Каждое новое слово, каждая новая глава будет неизменно потрясающими, и я оказываюсь прав. Мы возвращаемся к точке сохранения, все становится как прежде. Все. Только теперь я замечаю, как часто ты слушаешь знакомые не понаслышке мне песни, а я молча удаляюсь из комнаты, когда ты работаешь, потому что знаю, что так ты быстрее закончишь, а прочитать поскорее мне всегда нестерпимо хочется.

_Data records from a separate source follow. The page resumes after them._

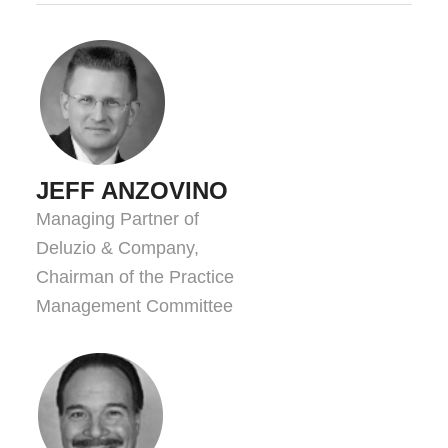
JEFF ANZOVINO
Managing Partner of
Deluzio & Company,
Chairman of the Practice
Management Committee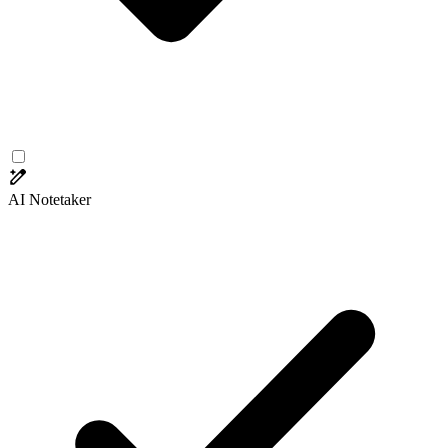
AI Notetaker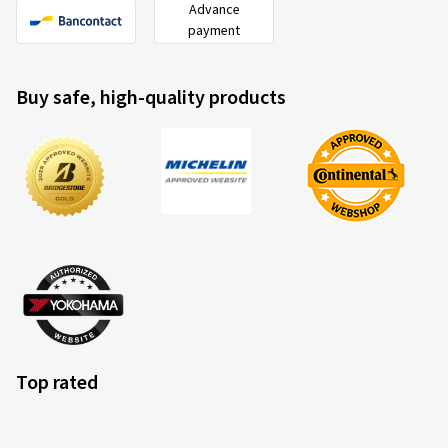
Advance
payment
Buy safe, high-quality products
Top rated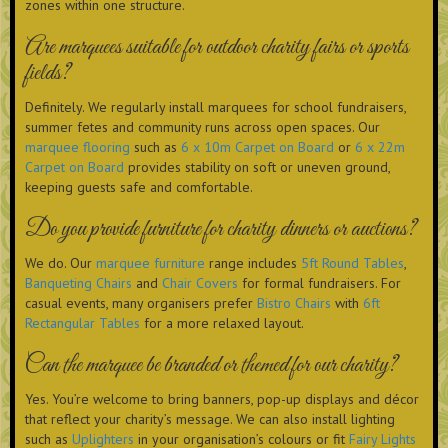
zones within one structure.
Are marquees suitable for outdoor charity fairs or sports
fields?
Definitely. We regularly install marquees for school fundraisers,
summer fetes and community runs across open spaces. Our
marquee flooring
such as
6 x 10m Carpet on Board
or
6 x 22m
Carpet on Board
provides stability on soft or uneven ground,
keeping guests safe and comfortable.
Do you provide furniture for charity dinners or auctions?
We do. Our
marquee furniture
range includes
5ft Round Tables
,
Banqueting Chairs
and
Chair Covers
for formal fundraisers. For
casual events, many organisers prefer
Bistro Chairs
with
6ft
Rectangular Tables
for a more relaxed layout.
Can the marquee be branded or themed for our charity?
Yes. You’re welcome to bring banners, pop-up displays and décor
that reflect your charity’s message. We can also install lighting
such as
Uplighters
in your organisation’s colours or fit
Fairy Lights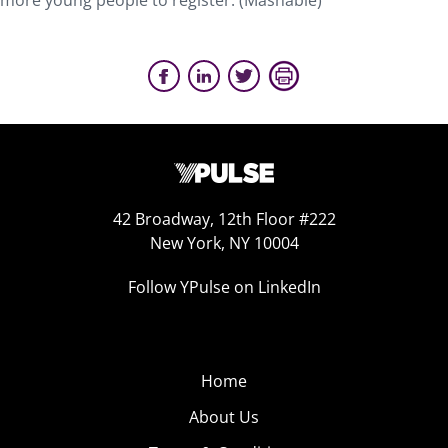
more young people to register. (Mashable)
42 Broadway, 12th Floor #222
New York, NY 10004
Follow YPulse on LinkedIn
Home
About Us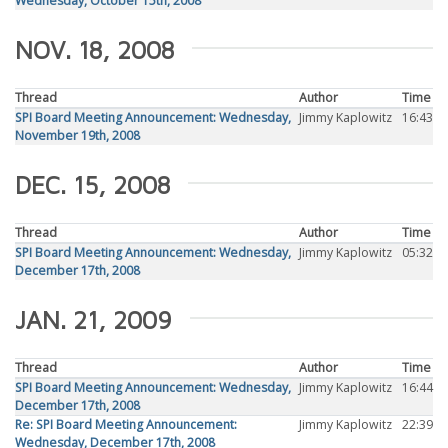
Wednesday, October 15th, 2008
NOV. 18, 2008
Thread
Author
Time
SPI Board Meeting Announcement: Wednesday,
Jimmy Kaplowitz
16:43
November 19th, 2008
DEC. 15, 2008
Thread
Author
Time
SPI Board Meeting Announcement: Wednesday,
Jimmy Kaplowitz
05:32
December 17th, 2008
JAN. 21, 2009
Thread
Author
Time
SPI Board Meeting Announcement: Wednesday,
Jimmy Kaplowitz
16:44
December 17th, 2008
Re: SPI Board Meeting Announcement:
Jimmy Kaplowitz
22:39
Wednesday, December 17th, 2008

Раньше я не думал, как твои строки, твои слова, твои книги раскрываю тебя изнутри. Раньше я думал, что раз гонорары платят — значит, все отлично. Теперь я чувствую себя твоим фанатом. То же самое могу сказать и о тебе. Мы немного помешаны друг на друге. Мы обожаем друг друга. И когда приходит время для новой ссоры, ты никуда не уходишь, ты закрываешься в комнате и что-то там делаешь. Я прикладываю ухо к двери и слышу отдаленный звук пальцев, бьющихся о клавиатуру.
Через некоторое время ты выходишь, не говоря ни слова, подхватываешь меня на руки и целуешь. А на следующий день я читаю твой черновик. Он злой, жестокий и экспрессивный. В нем сосредоточена такая сила, что я поражаюсь, как такое может написать человек.
Ты ругаешься, что я залез в твой компьютер, но я знаю, что ты не злишься. Ты отбираешь свой ноутбук, как самую драгоценную вещь в твоей жизни, а я смеюсь. Смеюсь и от твоего вида, и просто от осознания, что ты действительно больше не уйдешь. Ты можешь писать бесконечное количество раз о том, как меня ненавидишь, но как бы там ни было, я всегда ее вижу. Сквозь тонны гнева, негатива и злости она всегда пробивается — любовь. И я ни с чем ее не перепутаю, никогда не ошибусь и не обознаюсь, потому что уж что-что, а читать тебя между строк я, как никто другой, научился.